But more importantly than all of this, I readily concede that my recommended alternative system can’t succeed without the right things happening in classrooms. I wish Porter-Magee would concede that these right things will never happen in nearly enough inner-city classrooms unless the urban district is brought to an end. Its policies, practices, habits, systems, contracts, and so much more conspire to stymie great teachers and principals.
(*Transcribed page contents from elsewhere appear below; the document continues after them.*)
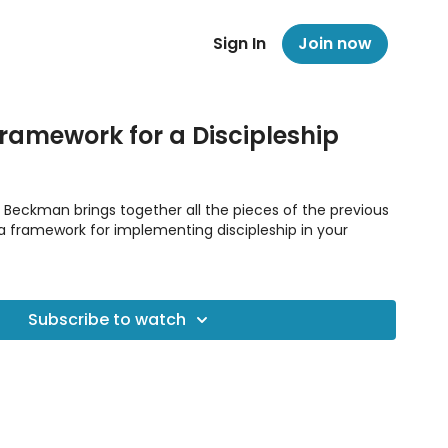
Sign In
Join now
Framework for a Discipleship
Jim Beckman brings together all the pieces of the previous
 a framework for implementing discipleship in your
Subscribe to watch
I always thought Porter-Magee and I were on the same team, just playing different positions. I was the beefy offensive linemen and thick-necked fullback clearing a path so she had holes through which to run. I was trying to create the system in which her smart standards-assessments-curriculum-instruction approach could succeed.
By referencing football, I’ve clumsily mixed sports metaphors, totally ruining my extended boxing motif. Alas.
So I’ll just end with a VMA allusion. When I first read Porter-Magee’s intelligent post, I, in total self-pity mode, felt a little like Taylor Swift. My system-of-schools argument was gaining traction, I’d made a strong case against The Broad Prize, I was making my way onto the stage…and then I get Kanye’d! My little moment in the spotlight and I get upstaged by a sharp-minded superstar.
But the thing is, unlike Yeezy and Swifty, Porter-Magee and I aren’t competing in the same category—I’m vying for Best Systemic Reform, she’s won the Best Classroom Reform award for the last few years and shows no signs of letting up.
Both of us can be right.
Both of us can walk home with a Moonman.
So I’m not going to go all T-Swizzle and hold a grudge—head back to my bedroom, pick up a guitar, and write an edu-equivalent of “We Are Never Ever Getting Back Together.”
No, I’m going to call Kathleen up and see if she wants to head into the studio together.
Next year, for our smash hit “Systems of Classrooms,” we’ll walk away with Best Collaboration.